Chioma folta e riccia, pelle nera, due occhi che brillano, che sanno ridere e arrabbiarsi, è Sara, 29 anni, studentessa di giurisprudenza con la passione per il giornalismo, con la voglia di raccontare e di scrivere le storie di chi non può difendersi da solo.
La mamma di Sara è venuta in Italia negli anni ’70 per lavorare, aveva poco più di vent’anni. Ha trovato lavoro presso una famiglia italiana e quando è nata Sara anche lei ha vissuto lì. “Erano persone gentili, gli volevo bene, però ad esempio mamma non poteva cucinare i piatti tipici eritrei perché il profumo delle spezie dava fastidio, oppure mi sentivo dire che era meglio se tenevo i capelli lisci, perché più ordinati. Poi però mi sono resa conto che i capelli afro erano parte di me e ho deciso di liberarli.”

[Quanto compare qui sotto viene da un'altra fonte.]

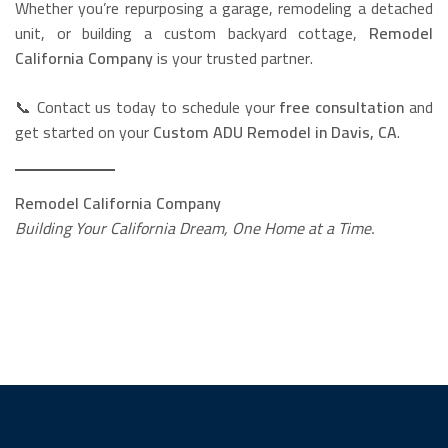
Whether you’re repurposing a garage, remodeling a detached
unit, or building a custom backyard cottage,
Remodel
California Company
is your trusted partner.
📞 Contact us today to schedule your
free consultation
and
get started on your
Custom ADU Remodel in Davis, CA
.
Remodel California Company
Building Your California Dream, One Home at a Time.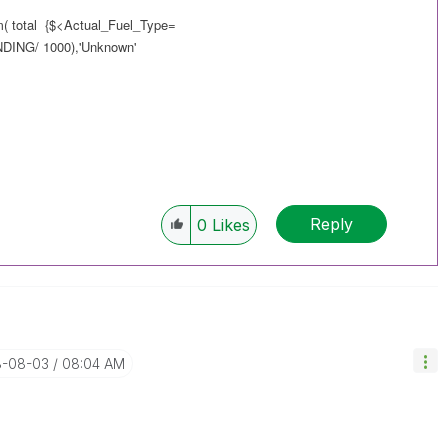
m( total {$<Actual_Fuel_Type=
NG/ 1000),'Unknown'
Reply
0
Likes
8-08-03
08:04 AM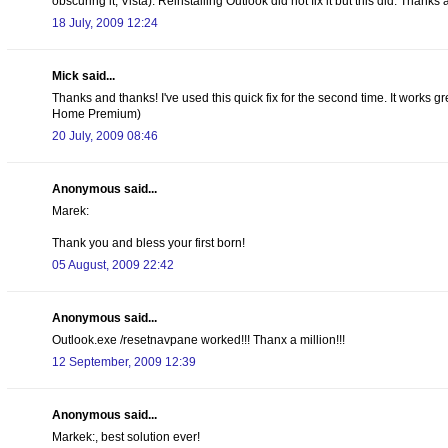
obscuring it, Vista). Reinstalling Outlook did not fix it but this did. Thanks
18 July, 2009 12:24
Mick said...
Thanks and thanks! I've used this quick fix for the second time. It works 
Home Premium)
20 July, 2009 08:46
Anonymous said...
Marek:
Thank you and bless your first born!
05 August, 2009 22:42
Anonymous said...
Outlook.exe /resetnavpane worked!!! Thanx a million!!!
12 September, 2009 12:39
Anonymous said...
Markek:, best solution ever!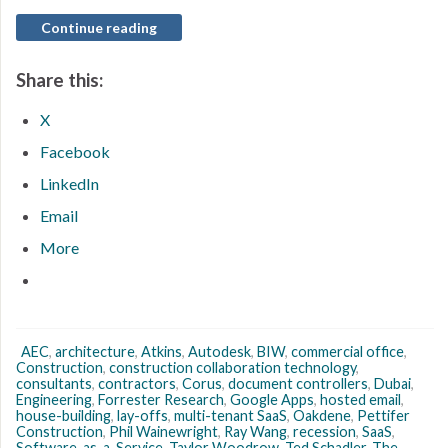
Continue reading
Share this:
X
Facebook
LinkedIn
Email
More
AEC
,
architecture
,
Atkins
,
Autodesk
,
BIW
,
commercial office
,
Construction
,
construction collaboration technology
,
consultants
,
contractors
,
Corus
,
document controllers
,
Dubai
,
Engineering
,
Forrester Research
,
Google Apps
,
hosted email
,
house-building
,
lay-offs
,
multi-tenant SaaS
,
Oakdene
,
Pettifer
Construction
,
Phil Wainewright
,
Ray Wang
,
recession
,
SaaS
,
Software-as-a-Service
,
Taylor Woodrow
,
Ted Schadler
,
The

Sara è in cerca di una sua identità: “Mi sento un ibrido, sono nata e cresciuta in Italia con la cultura occidentale, ma ho la pelle nera e parlo il tigrino anche se in modo buffo per cui sento di appartenere anche ad una cultura diversa”.
È stata influenzata da entrambe le culture, ma la sua identità va ben oltre un fatto culturale: sin da piccola si arrabbiava davanti alle ingiustizie verso gli immigrati in questura, ed ama l’Italia ma allo stesso tempo non sopporta che non si prenda le proprie responsabilità come colonizzatore dell’Eritrea.
Sara oltre a scrivere, disegna e dipinge, ma solo quando è arrabbiata, non è una cosa che programma, le viene di getto, come uno sfogo, ” per questo non dipingo mai quando sono felice”
Del paese di origine della madre adora lo zighinì, ricetta tipica eritrea, si tratta di un piatto unico e completo poiché viene servito su forme di pane enjera con sopra dello spezzatino di pollo o manzo, della verdura cotta e legumi vari e dell’insalata fresca. A Sara piace non solo per il suo gusto, ma anche perché si mangia con le mani tutti riuniti davanti un unico piatto ed il contatto con le persone è la cosa più importante.